Tribunais de Contas: EC 139/2026 e ADI 7937

por | maio 13, 2026 | Destaques, Geral, informes, NOTÍCIAS, TCE/MS | 0 Comentários

A recente promulgação da Emenda Constitucional nº 139 de 2026 representa um dos marcos mais relevantes da história do controle externo brasileiro

A recente promulgação da Emenda Constitucional nº 139 de 2026 representa um dos marcos mais relevantes da história do controle externo brasileiro. A alteração constitucional elevou os Tribunais de Contas ao status de instituições permanentes e essenciais ao exercício do controle externo da Administração Pública, conferindo reconhecimento expresso à relevância institucional dessas Cortes no sistema republicano brasileiro.

A nova redação do artigo 75 da Constituição Federal passou a prever que os Tribunais de Contas são órgãos permanentes, essenciais ao controle externo, vedando-se inclusive sua extinção.

O texto constitucional também reforça a autonomia funcional e administrativa dessas instituições, aproximando-as, em termos de importância constitucional, de outras funções essenciais do Estado.

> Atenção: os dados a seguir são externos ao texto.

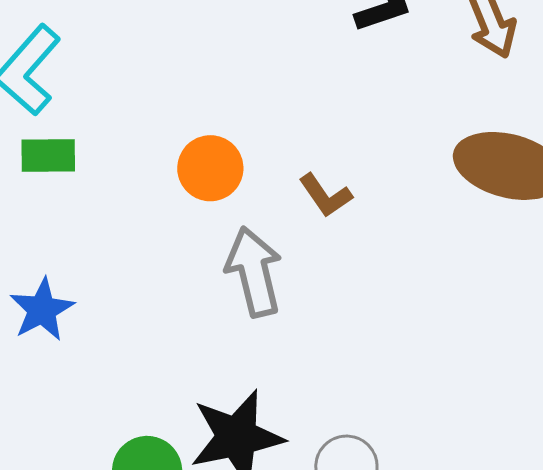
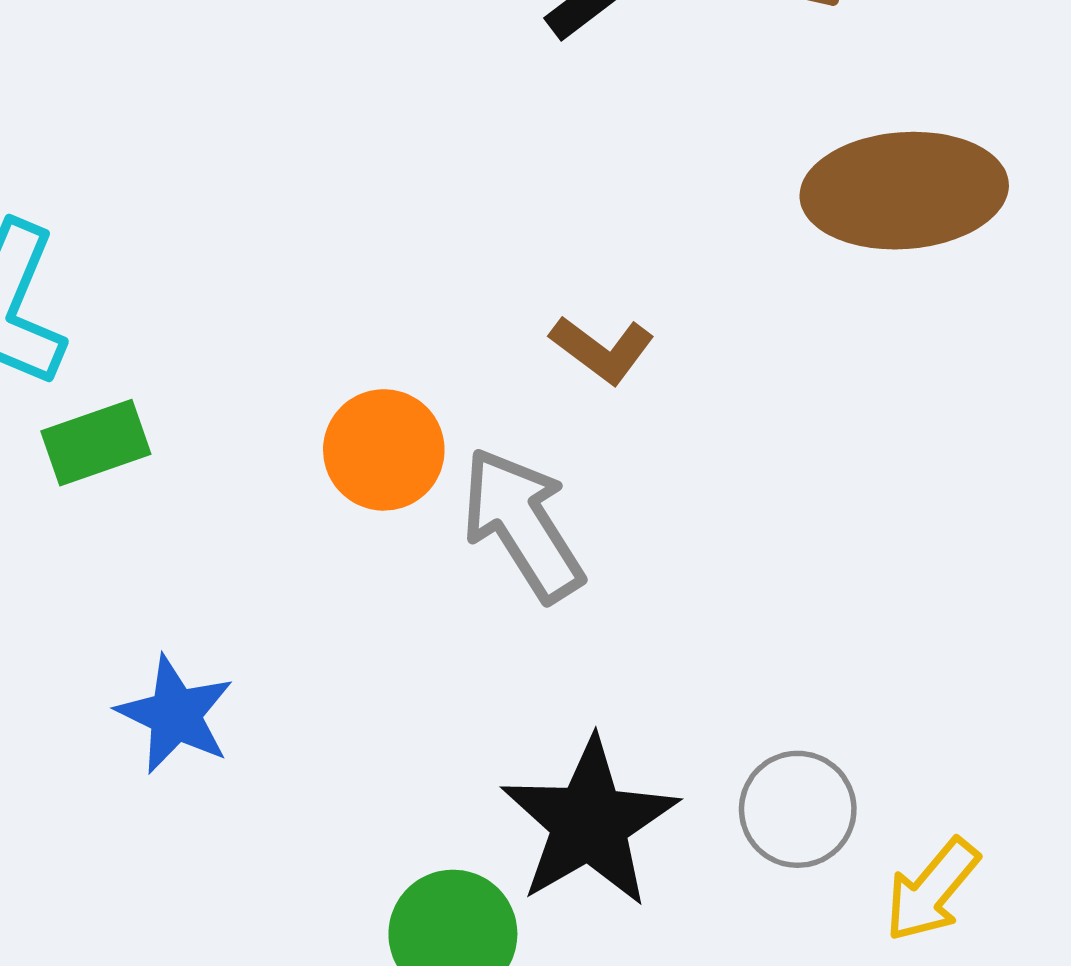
orange circle: (210, 168) -> (384, 450), moved

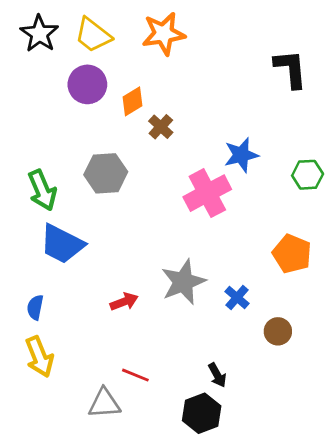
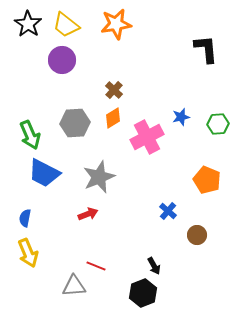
orange diamond: (133, 101) -> (113, 118), moved
blue star: (241, 155) -> (181, 117), moved, size x0.7
gray star: (183, 282) -> (99, 177), moved

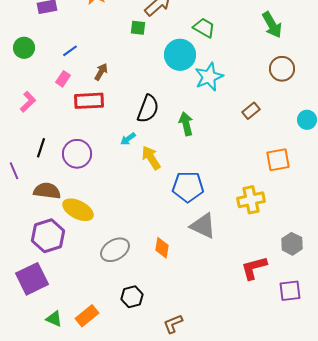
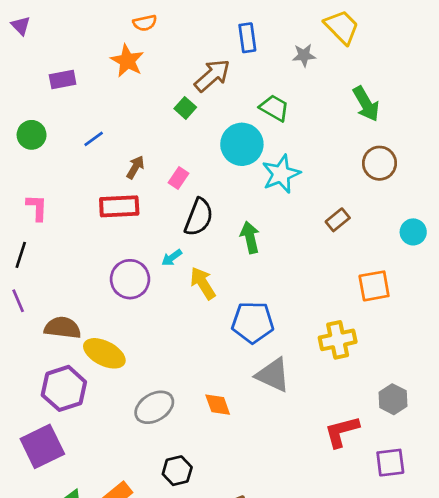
green square: (138, 28) -> (185, 108), turned 35
pink rectangle: (63, 79) -> (179, 178), moved
pink L-shape: (28, 102) -> (37, 208), turned -45
black line: (41, 148) -> (21, 255), moved
purple circle: (77, 154) -> (130, 279), moved
orange diamond: (162, 248) -> (218, 405), turned -30

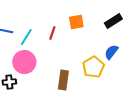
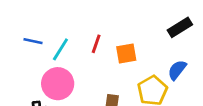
orange square: (76, 22) -> (126, 53), moved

Mais do que uma mudança simbólica, a EC 139/2026 representa o reconhecimento de que o controle externo não é atividade acessória, mas elemento indispensável à proteção do patrimônio público, à fiscalização da correta aplicação dos recursos estatais e à concretização dos princípios da legalidade, eficiência, transparência e moralidade administrativa.

ADI 7937 e a uniformização remuneratória

A ADI 7937 possui grande relevância institucional para os Tribunais de Contas porque discute, no Supremo Tribunal Federal, a interpretação do teto remuneratório aplicável às Cortes de Contas estaduais e a possibilidade — ou não — de existência de múltiplos subtetos dentro da mesma estrutura constitucional.

A ação questiona dispositivos da Emenda Constitucional nº 68/2025 do Estado de Pernambuco, que tratam do regime remuneratório no âmbito estadual. O debate central envolve a interpretação do artigo 37, XI, da Constituição Federal, especialmente quanto à aplicação do teto constitucional nos Tribunais de Contas.

Nesse contexto, a Associação Nacional dos Auditores de Controle Externo dos Tribunais de Contas do Brasil (ANTC) requereu ingresso como amicus curiae no processo, defendendo a constitucionalidade da emenda pernambucana e sustentando a tese do teto remuneratório único no âmbito dos Tribunais de Contas.

Segundo a entidade, o teto constitucional possui natureza de mecanismo de limitação e contenção remuneratória, e não de vantagem funcional. Assim, não faria sentido fragmentar o teto dentro de um mesmo órgão constitucional autônomo, criando subtetos distintos entre carreiras pertencentes à mesma estrutura institucional.

A manifestação da ANTC também destaca precedentes relevantes do STF, como a ADI 4900, na qual o Supremo afastou a chamada tese do ‘subteto do subteto’, e a ADI 3977, que reconheceu a constitucionalidade da adoção de teto único nos Tribunais de Contas.

O debate ganha ainda mais força após a EC 139/2026, que reconheceu expressamente os Tribunais de Contas como instituições permanentes e essenciais ao controle externo. Na prática, a ADI 7937 poderá consolidar entendimento nacional acerca da autonomia constitucional das Cortes de Contas, da impossibilidade de múltiplos subtetos internos e da uniformização remuneratória no sistema de controle externo brasileiro.